- **EXERCISE GOAL**:
The answer should contain only the lines from the beginning of the entries through the line that holds "(про посилення східного флангу) йдеться про", given again exactly, with no pictures.

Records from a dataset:
..............................
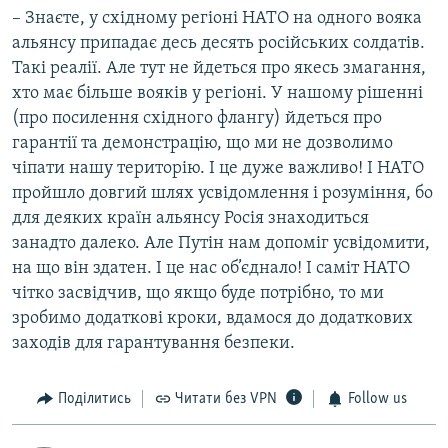
– Знаєте, у східному регіоні НАТО на одного вояка
альянсу припадає десь десять російських солдатів.
Такі реалії. Але тут не йдеться про якесь змагання,
хто має більше вояків у регіоні. У нашому рішенні
(про посилення східного флангу) йдеться про
гарантії та демонстрацію, що ми не дозволимо
чіпати нашу територію. І це дуже важливо! І НАТО
пройшло довгий шлях усвідомлення і розуміння, бо
для деяких країн альянсу Росія знаходиться
занадто далеко. Але Путін нам допоміг усвідомити,
на що він здатен. І це нас об’єднало! І саміт НАТО
чітко засвідчив, що якщо буде потрібно, то ми
зробимо додаткові кроки, вдамося до додаткових
заходів для гарантування безпеки.
Поділитись
Читати без VPN
Follow us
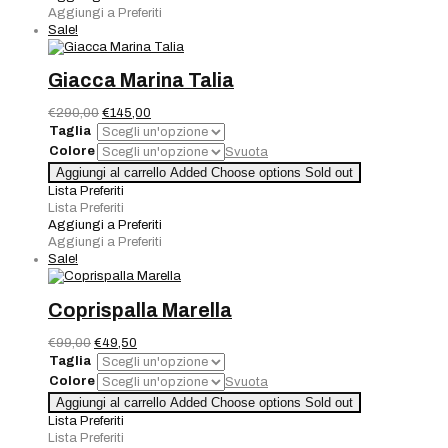
Aggiungi a Preferiti
Sale!
Giacca Marina Talia
Il
Il
€
290,00
€
145,00
prezzo
prezzo
Taglia
originale
attuale
Colore
Svuota
era:
è:
Giacca
Aggiungi al carrello
Added
Choose options
Sold out
€290,00.
€145,00.
Marina
Lista Preferiti
Talia
Lista Preferiti
quantità
Aggiungi a Preferiti
Aggiungi a Preferiti
Sale!
Coprispalla Marella
Il
Il
€
99,00
€
49,50
prezzo
prezzo
Taglia
originale
attuale
Colore
Svuota
era:
è:
Coprispalla
Aggiungi al carrello
Added
Choose options
Sold out
€99,00.
€49,50.
Marella
Lista Preferiti
quantità
Lista Preferiti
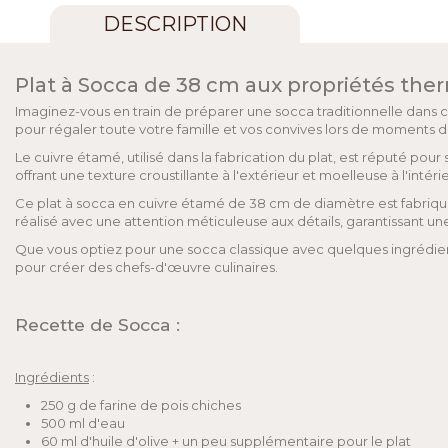
DESCRIPTION
Plat à Socca de 38 cm aux propriétés the
Imaginez-vous en train de préparer une socca traditionnelle dans 
pour régaler toute votre famille et vos convives lors de moments d
Le cuivre étamé, utilisé dans la fabrication du plat, est réputé p
offrant une texture croustillante à l'extérieur et moelleuse à l'inté
Ce plat à socca en cuivre étamé de 38 cm de diamètre est fabriqué a
réalisé avec une attention méticuleuse aux détails, garantissant u
Que vous optiez pour une socca classique avec quelques ingrédien
pour créer des chefs-d'œuvre culinaires.
Recette de Socca :
Ingrédients
:
250 g de farine de pois chiches
500 ml d'eau
60 ml d'huile d'olive + un peu supplémentaire pour le plat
..............................
- **EXERCISE SOLUTION**:
– Знаєте, у східному регіоні НАТО на одного вояка
альянсу припадає десь десять російських солдатів.
Такі реалії. Але тут не йдеться про якесь змагання,
хто має більше вояків у регіоні. У нашому рішенні
(про посилення східного флангу) йдеться про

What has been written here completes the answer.